(Dataset extract begins)

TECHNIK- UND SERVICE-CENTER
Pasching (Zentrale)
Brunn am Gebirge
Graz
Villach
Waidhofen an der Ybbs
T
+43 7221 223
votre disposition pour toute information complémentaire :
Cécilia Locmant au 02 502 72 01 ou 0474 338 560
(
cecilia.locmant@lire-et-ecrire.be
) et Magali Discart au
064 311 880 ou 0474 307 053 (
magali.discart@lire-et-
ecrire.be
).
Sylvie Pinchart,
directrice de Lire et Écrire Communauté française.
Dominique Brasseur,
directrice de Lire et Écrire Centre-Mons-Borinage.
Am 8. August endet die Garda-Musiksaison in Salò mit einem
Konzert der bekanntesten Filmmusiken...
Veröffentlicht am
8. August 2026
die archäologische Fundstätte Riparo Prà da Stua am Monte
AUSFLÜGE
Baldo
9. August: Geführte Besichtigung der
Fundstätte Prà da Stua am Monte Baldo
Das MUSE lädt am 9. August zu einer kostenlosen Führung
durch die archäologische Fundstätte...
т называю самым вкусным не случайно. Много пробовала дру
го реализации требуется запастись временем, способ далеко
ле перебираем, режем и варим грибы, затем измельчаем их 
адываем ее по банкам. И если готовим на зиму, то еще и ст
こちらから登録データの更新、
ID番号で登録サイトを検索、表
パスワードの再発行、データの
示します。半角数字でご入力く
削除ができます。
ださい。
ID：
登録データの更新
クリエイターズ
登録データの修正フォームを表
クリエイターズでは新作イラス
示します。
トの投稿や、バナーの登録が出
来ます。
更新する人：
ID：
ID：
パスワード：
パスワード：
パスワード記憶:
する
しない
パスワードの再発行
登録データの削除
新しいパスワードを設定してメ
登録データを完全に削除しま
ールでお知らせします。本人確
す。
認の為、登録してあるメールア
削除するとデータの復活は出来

(Dataset extract ends)

Exactly as shown, repeat every record.

TECHNIK- UND SERVICE-CENTER
Pasching (Zentrale)
Brunn am Gebirge
Graz
Villach
Waidhofen an der Ybbs
T
+43 7221 223
votre disposition pour toute information complémentaire :
Cécilia Locmant au 02 502 72 01 ou 0474 338 560
(
cecilia.locmant@lire-et-ecrire.be
) et Magali Discart au
064 311 880 ou 0474 307 053 (
magali.discart@lire-et-
ecrire.be
).
Sylvie Pinchart,
directrice de Lire et Écrire Communauté française.
Dominique Brasseur,
directrice de Lire et Écrire Centre-Mons-Borinage.
Am 8. August endet die Garda-Musiksaison in Salò mit einem
Konzert der bekanntesten Filmmusiken...
Veröffentlicht am
8. August 2026
die archäologische Fundstätte Riparo Prà da Stua am Monte
AUSFLÜGE
Baldo
9. August: Geführte Besichtigung der
Fundstätte Prà da Stua am Monte Baldo
Das MUSE lädt am 9. August zu einer kostenlosen Führung
durch die archäologische Fundstätte...
т называю самым вкусным не случайно. Много пробовала дру
го реализации требуется запастись временем, способ далеко
ле перебираем, режем и варим грибы, затем измельчаем их 
адываем ее по банкам. И если готовим на зиму, то еще и ст
こちらから登録データの更新、
ID番号で登録サイトを検索、表
パスワードの再発行、データの
示します。半角数字でご入力く
削除ができます。
ださい。
ID：
登録データの更新
クリエイターズ
登録データの修正フォームを表
クリエイターズでは新作イラス
示します。
トの投稿や、バナーの登録が出
来ます。
更新する人：
ID：
ID：
パスワード：
パスワード：
パスワード記憶:
する
しない
パスワードの再発行
登録データの削除
新しいパスワードを設定してメ
登録データを完全に削除しま
ールでお知らせします。本人確
す。
認の為、登録してあるメールア
削除するとデータの復活は出来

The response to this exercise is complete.